Both of the individual organoid datasets were prepared following the sci-RNA-seq3 protocol from Srivatsan et al. with modifications noted below. As above, all centrifugation speeds were performed at 800 x g. Fixed nuclei were thawed and centrifuged for 5 min. Nuclei were permeabilized with 500 μL NSB +0.2% Triton X-100 on ice for 3 min. Nuclei were centrifuged for 10 min and resuspended in 400 μL NSB to wash away the Triton. The nuclei were sonicated with a Bioruptor Plus (diagenode) sonication device on low power for 12 s. A final centrifugation step was then performed for 10 min. Nuclei were suspended to a concentration of 1000–2500 nuclei/uL with 22,000–55,000 nuclei added to each well of 2 x twin.tec 96 Well LoBind PCR Plates. From here only minor modifications from the Srivatsan protocol were performed. Of note, before second strand synthesis 2500-3000 nuclei were distributed into each well, during tagmentation the 10 μL of tagmentation mix was composed of 0.05 μL of a custom TDE1 enzyme in 9.95μL of 2 x TD buffer, and when performing the well-based Ampure bead purification the volume of beads was increased to 60 μL per well. PCR was performed for 13 cycles and libraries were purified with column-based DNA purification (Zymo Research, D4014) followed by 0.8x Ampure bead cleanup. Libraries were visualized using D1000 or HS D1000 Screen Tapes.
In-depth protocols can be found on protocols.io under the following titles.
2-level: Single cell RNA sequencing library preparation (2-level sci-RNA-seq)
3-level: sci-RNA-seq3.
Processing of single cell RNA sequencing data
10x
The 10x libraries from D28, D78, and D185 organoids were sequenced on an Illumina NextSeq 2000 and a NextSeq 550 (Read 1: 28, Index 1: 10, Index 2: 10, Read 2: 75) and processed by CellRanger (3.1.0)47 using the default settings. The output was imported into Monocle3 (1.0.0),34 and data from the three runs were combined into a single object with the corresponding sci-Plex dataset.
Sci-Plex (10x comparison)
The sci-Plex library was sequenced on an Illumina Nextseq550 (High Output 75 cycle kit) with 18 cycles for Read1, 10 cycles for each index, and 52 cycles for Read2. The reads were processed using a pipeline developed by the Brotman Baty Institute (BBI).
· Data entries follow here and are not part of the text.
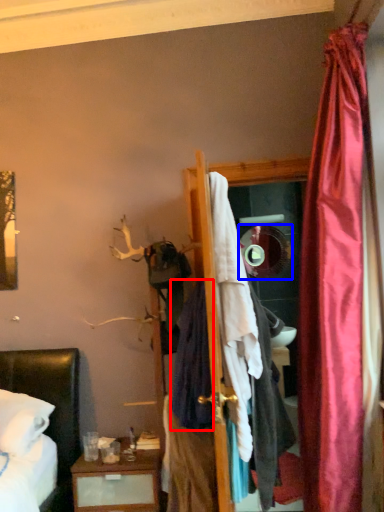 Question: Which object is further to the camera taking this photo, clothing (highlighted by a red box) or mirror (highlighted by a blue box)?

Choices:
 (A) clothing
 (B) mirror

Answer: (B) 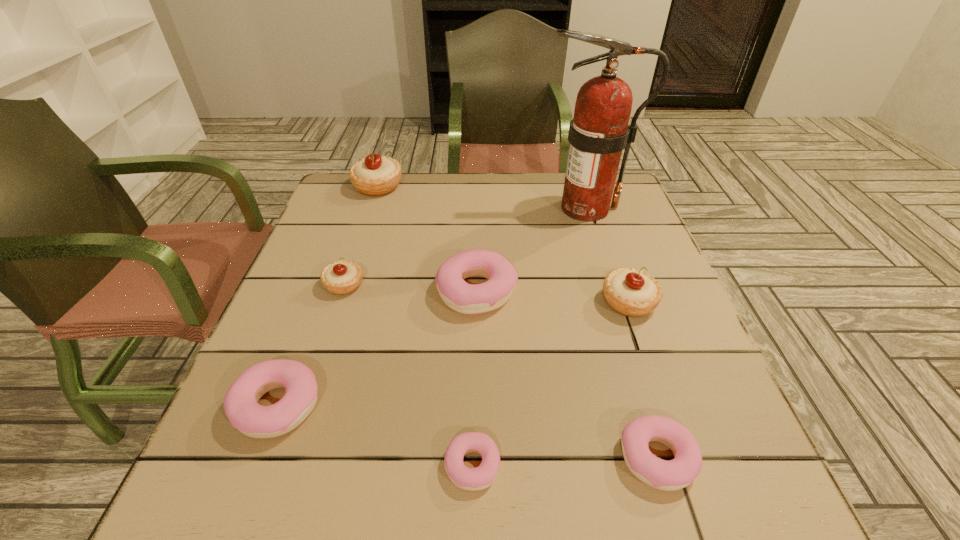 Identify the location of the second shortest pastry. This screenshot has width=960, height=540. (675, 474).

Locate an element on the screen. the second smallest pink pastry is located at coordinates (675, 474).

Where is `the shortest pastry`? The image size is (960, 540). the shortest pastry is located at coordinates (473, 479).

Identify the location of the shortest object. Image resolution: width=960 pixels, height=540 pixels. (473, 479).

The image size is (960, 540). Find the location of `free space located 0.120m at the nozzle of the fire extinguisher`. free space located 0.120m at the nozzle of the fire extinguisher is located at coordinates (495, 208).

Image resolution: width=960 pixels, height=540 pixels. I want to click on vacant position located at the nozzle of the fire extinguisher, so click(427, 208).

Find the location of a particular element. This screenshot has height=540, width=960. vacant position located 0.090m at the nozzle of the fire extinguisher is located at coordinates (506, 208).

Locate an element on the screen. This screenshot has height=540, width=960. blank area located 0.220m on the right of the farthest beige pastry is located at coordinates (477, 186).

The image size is (960, 540). What are the coordinates of `vacant space located on the back of the rightmost beige pastry` in the screenshot? It's located at (595, 207).

Locate an element on the screen. This screenshot has width=960, height=540. free space located 0.320m on the back of the smallest beige pastry is located at coordinates (x=373, y=198). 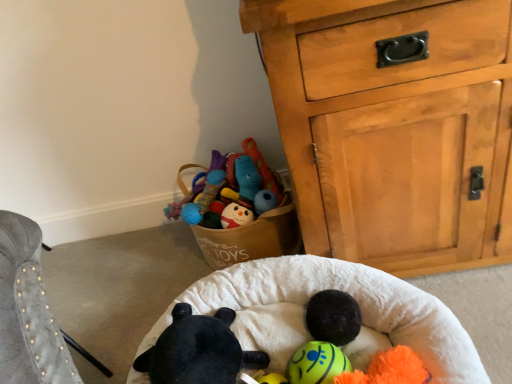 Question: Does white soft infant bed at center have a larger size compared to black plush toy at center, which is the 2th toy in right-to-left order?

Choices:
 (A) yes
 (B) no

Answer: (A)

Question: Is white soft infant bed at center outside of black plush toy at center, which is the 2th toy in right-to-left order?

Choices:
 (A) no
 (B) yes

Answer: (B)

Question: Are white soft infant bed at center and black plush toy at center, which is the 2th toy in right-to-left order, located far from each other?

Choices:
 (A) no
 (B) yes

Answer: (A)

Question: Is white soft infant bed at center oriented towards black plush toy at center, acting as the 1th toy starting from the left?

Choices:
 (A) yes
 (B) no

Answer: (B)

Question: Is white soft infant bed at center turned away from black plush toy at center, which is the 2th toy in right-to-left order?

Choices:
 (A) yes
 (B) no

Answer: (A)

Question: Considering the relative positions of light brown wooden chest of drawers at upper right and neon yellow rubber ball at center, acting as the first toy starting from the right, in the image provided, is light brown wooden chest of drawers at upper right to the left or to the right of neon yellow rubber ball at center, acting as the first toy starting from the right,?

Choices:
 (A) right
 (B) left

Answer: (A)

Question: From their relative heights in the image, would you say light brown wooden chest of drawers at upper right is taller or shorter than neon yellow rubber ball at center, acting as the first toy starting from the right?

Choices:
 (A) tall
 (B) short

Answer: (A)

Question: In terms of size, does light brown wooden chest of drawers at upper right appear bigger or smaller than neon yellow rubber ball at center, which is the 2th toy from left to right?

Choices:
 (A) big
 (B) small

Answer: (A)

Question: Is light brown wooden chest of drawers at upper right wider or thinner than neon yellow rubber ball at center, which is the 2th toy from left to right?

Choices:
 (A) wide
 (B) thin

Answer: (A)

Question: Is black plush toy at center, which is the 2th toy in right-to-left order, situated inside neon yellow rubber ball at center, which is the 2th toy from left to right, or outside?

Choices:
 (A) inside
 (B) outside

Answer: (B)

Question: From a real-world perspective, is black plush toy at center, acting as the 1th toy starting from the left, physically located above or below neon yellow rubber ball at center, which is the 2th toy from left to right?

Choices:
 (A) below
 (B) above

Answer: (B)

Question: From the image's perspective, is black plush toy at center, which is the 2th toy in right-to-left order, positioned above or below neon yellow rubber ball at center, acting as the first toy starting from the right?

Choices:
 (A) above
 (B) below

Answer: (A)

Question: Based on their sizes in the image, would you say black plush toy at center, acting as the 1th toy starting from the left, is bigger or smaller than neon yellow rubber ball at center, which is the 2th toy from left to right?

Choices:
 (A) big
 (B) small

Answer: (A)

Question: Relative to white soft infant bed at center, is neon yellow rubber ball at center, acting as the first toy starting from the right, in front or behind?

Choices:
 (A) front
 (B) behind

Answer: (B)

Question: From their relative heights in the image, would you say neon yellow rubber ball at center, acting as the first toy starting from the right, is taller or shorter than white soft infant bed at center?

Choices:
 (A) tall
 (B) short

Answer: (B)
This BBI pipeline is available at the bbi-lab github page under the bbi-dmux and bbi-sci repositories (https://github.com/bbi-lab). The output was imported into Monocle3, and custom code (https://github.com/atresen/individual_retinal_organoids) was used to incorporate the hash information outputted by the pipeline into the Monocle3 cds object. Cells with fewer than 1000 UMIs and >20,000 UMIs were discarded. Hashing success was determined by the ratio of the most prevalent hash barcode for a cell compared to the second most prevalent hash barcode. If the top_to_second_best_ratio was >3 the cell was considered hashed. All cells below that cutoff were discarded. The filtered sci-Plex data was combined with the 10x data. The combined object was converted into a Seurat object for CCA integration following the “Introduction to scRNA-seq integration” vignette.48,50,51 The integration anchors were found using 100 dimensions and 100 anchor features. A 3D UMAP was constructed from 50 PCA dimensions with a mindist of 0.2 and 50 nearest neighbors. The UMAP coordinates outputted from the integration were transferred back to Monocle3 from which the remainder of the analysis and plotting was performed. Clusters were determined using cluster_cells() in Monocle3 using the default assigned resolution. Common marker genes for retinal cell classes compiled from previous single cell and bulk transcriptomic studies of retinal development in fetal human (from our group and others) were then plotted on to the UMAP to determine the clusters with which they were most associated (Table S2). For some clusters, common retinal markers were not sufficient to assign cell classes. In those cases, genes with high specificity to that cluster were determined using custom code (https://github.com/atresen/individual_retinal_organoids). These genes were then used to aid in a cell class determination (Table S2).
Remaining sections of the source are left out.